* [WORK INSTRUCTIONS] Search the data for "cdmcalsace". Each line containing it is to be copied.

___

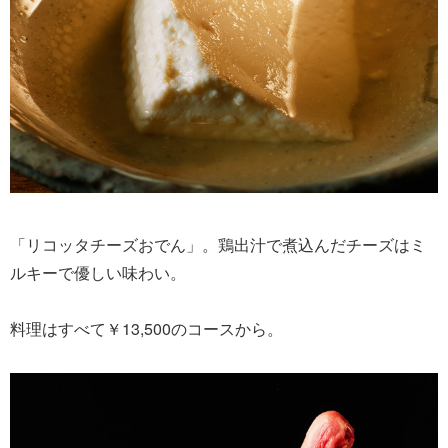
「リコッタチーズおでん」。鶏出汁で煮込んだチーズはミ
ルキーで優しい味わい。
料理はすべて￥13,500のコースから。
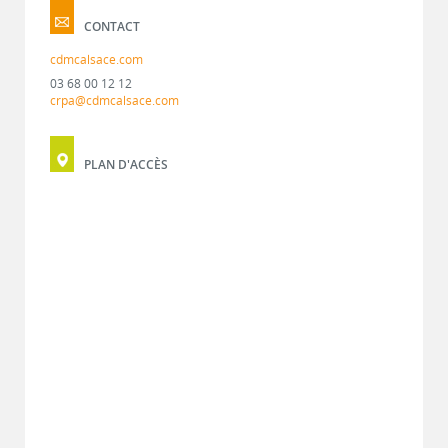
CONTACT
cdmcalsace.com
03 68 00 12 12
crpa@cdmcalsace.com
PLAN D'ACCÈS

___

* [OUTPUT BELOW]
cdmcalsace.com
crpa@cdmcalsace.com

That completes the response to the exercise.